Why Travis Hunter Is the Biggest Fish (and Fisherman) in the Pond

Travis Hunter | Kohjiro Kinno/Sports Illustrated

“Let me help you,” Travis Hunter says, quietly but firmly. “Bring him right to me.” We were on a boat in a private lake west of Fort Worth, doing what Hunter loves to do more than anything but playing football. We had driven his Dodge Ram TRX Sandblast Edition pickup on a two-lane road until the houses disappeared, unlocked a gate and rolled down a gravel path that took us to Hunter’s happy place. Surrounded by brown prairie and brown cows, we had come to this brown body of water to catch largemouth bass.

And the action had just begun.

After feeling the tell-tale, tink-tink tug on my line, I had set the hook with a forceful yank of the rod. Adrenaline surged. The fish flashed his white belly before submerging again, confirming that it was a fat one. As I strained to get him to the boat, the Heisman Trophy winner and potential No. 1 NFL draft pick was every bit as excited as I was.

Then the rush of the moment was interrupted by an urgent problem: The drag on my reel wasn’t adequately adjusted to maintain tension on a 4 ½-pound bass that was fighting mightily to evade capture. I’d just bought the rod and reel upon arrival in the Dallas-Fort Worth metroplex the day before, and—a potentially calamitous error—I hadn’t checked the drag. Thus I was reeling but not bringing the fish any closer.
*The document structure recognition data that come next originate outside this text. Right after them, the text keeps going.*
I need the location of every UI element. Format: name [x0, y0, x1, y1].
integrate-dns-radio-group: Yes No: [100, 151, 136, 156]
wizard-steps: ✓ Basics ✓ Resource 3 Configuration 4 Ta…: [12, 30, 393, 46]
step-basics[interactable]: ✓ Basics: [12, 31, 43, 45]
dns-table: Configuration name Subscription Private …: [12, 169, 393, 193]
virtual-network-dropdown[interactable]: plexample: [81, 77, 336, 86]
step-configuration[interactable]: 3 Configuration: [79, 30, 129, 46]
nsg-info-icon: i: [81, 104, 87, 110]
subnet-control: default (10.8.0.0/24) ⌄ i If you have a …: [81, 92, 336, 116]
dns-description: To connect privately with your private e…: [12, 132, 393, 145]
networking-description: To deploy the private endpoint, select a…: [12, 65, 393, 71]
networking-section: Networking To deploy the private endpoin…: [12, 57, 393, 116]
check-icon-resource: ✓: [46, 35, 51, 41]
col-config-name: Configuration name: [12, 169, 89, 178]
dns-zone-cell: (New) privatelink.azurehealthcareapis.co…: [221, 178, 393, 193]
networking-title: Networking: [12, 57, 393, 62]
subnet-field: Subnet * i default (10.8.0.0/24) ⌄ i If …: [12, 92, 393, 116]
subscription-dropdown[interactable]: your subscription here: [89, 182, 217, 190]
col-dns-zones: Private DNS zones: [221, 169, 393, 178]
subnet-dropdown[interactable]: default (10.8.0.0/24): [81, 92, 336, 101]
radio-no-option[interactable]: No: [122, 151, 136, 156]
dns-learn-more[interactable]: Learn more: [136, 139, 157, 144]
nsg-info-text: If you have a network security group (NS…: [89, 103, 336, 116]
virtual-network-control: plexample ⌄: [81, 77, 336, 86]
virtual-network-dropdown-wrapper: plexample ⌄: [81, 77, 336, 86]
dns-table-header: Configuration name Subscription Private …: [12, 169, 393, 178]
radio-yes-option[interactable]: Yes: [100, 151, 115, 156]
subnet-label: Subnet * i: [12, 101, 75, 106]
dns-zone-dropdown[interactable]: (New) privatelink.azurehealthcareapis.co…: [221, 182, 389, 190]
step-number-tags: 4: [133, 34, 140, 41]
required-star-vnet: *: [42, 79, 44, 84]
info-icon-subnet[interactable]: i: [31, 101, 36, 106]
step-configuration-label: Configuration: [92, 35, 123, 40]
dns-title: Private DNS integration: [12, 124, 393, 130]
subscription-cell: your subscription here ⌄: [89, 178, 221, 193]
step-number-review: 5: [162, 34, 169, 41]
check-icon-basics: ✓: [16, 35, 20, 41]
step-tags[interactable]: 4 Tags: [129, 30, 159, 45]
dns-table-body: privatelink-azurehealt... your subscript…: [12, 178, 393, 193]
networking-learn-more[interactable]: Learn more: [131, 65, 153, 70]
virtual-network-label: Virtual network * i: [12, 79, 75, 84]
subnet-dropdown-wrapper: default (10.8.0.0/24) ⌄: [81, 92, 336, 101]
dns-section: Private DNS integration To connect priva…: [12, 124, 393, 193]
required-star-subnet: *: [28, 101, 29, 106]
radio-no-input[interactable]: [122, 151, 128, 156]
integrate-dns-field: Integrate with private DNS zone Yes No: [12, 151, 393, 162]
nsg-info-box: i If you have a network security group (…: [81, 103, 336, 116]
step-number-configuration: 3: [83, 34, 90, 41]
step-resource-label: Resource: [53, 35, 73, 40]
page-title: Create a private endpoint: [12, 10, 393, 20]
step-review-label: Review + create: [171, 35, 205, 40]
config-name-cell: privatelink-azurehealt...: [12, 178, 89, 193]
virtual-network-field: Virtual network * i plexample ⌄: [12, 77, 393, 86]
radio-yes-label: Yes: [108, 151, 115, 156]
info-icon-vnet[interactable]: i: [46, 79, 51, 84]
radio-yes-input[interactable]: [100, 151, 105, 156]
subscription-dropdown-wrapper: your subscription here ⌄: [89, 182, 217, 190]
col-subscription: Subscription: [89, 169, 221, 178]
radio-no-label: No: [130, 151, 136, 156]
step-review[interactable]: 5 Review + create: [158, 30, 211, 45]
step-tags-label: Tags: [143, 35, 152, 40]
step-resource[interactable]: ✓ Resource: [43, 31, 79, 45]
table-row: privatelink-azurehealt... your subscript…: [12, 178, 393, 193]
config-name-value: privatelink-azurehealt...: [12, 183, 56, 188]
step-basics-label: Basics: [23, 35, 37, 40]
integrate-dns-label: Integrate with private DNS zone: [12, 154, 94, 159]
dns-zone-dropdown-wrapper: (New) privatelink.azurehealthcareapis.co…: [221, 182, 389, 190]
There was a risk the line would go slack, the fish would spit out the artificial worm I’d caught him with, and one of the biggest bass I’d ever hooked would get away.

Travis Hunter on the cover of the May 2025 issue of Sports Illustrated.
Order the May 2025 issue of Sports Illustrated featuring Travis Hunter and the NFL draft preview. | Kohjiro Kinno/Sports Illustrated

But as his football career has demonstrated, Hunter is an adept multitasker. He stopped guiding the boat from the bow with the trolling motor and hustled over to the rescue, adjusting my drag while I held the rod and battled the fish.

“That’s a good one,” he said enthusiastically. “Don’t lose him! Keep it tight!”

As I tugged and reeled the bass to the side of the boat, Hunter dropped down to grab the beast by the lower lip and bring it onboard. I howled like I’d just made a diving interception or hauled in an end-zone fade—things my angling partner did regularly, sometimes in the same game.

“Nice fish, dude,” Hunter said as he deposited the lunker in the boat’s live well. “Told you I was going to put you on the fish. I’m a great teammate. That’s my job.”

TRAVIS HUNTER APRIL 2025 SI COVER_FULL FEATURE_FINAL_REV.mp4

Hunter will have a new job and a new set of teammates soon, after his name is called very early at the NFL draft. The two-way star from Colorado is the most intriguing—and perhaps divisive—pro prospect in a very long time, one who played both wide receiver and defensive back full-time in college at an All-American level. Two-Way Travis defied 60 years of precedent in doing so, averaging more than 100 snaps a game, and he intends to keep defying precedent as a professional.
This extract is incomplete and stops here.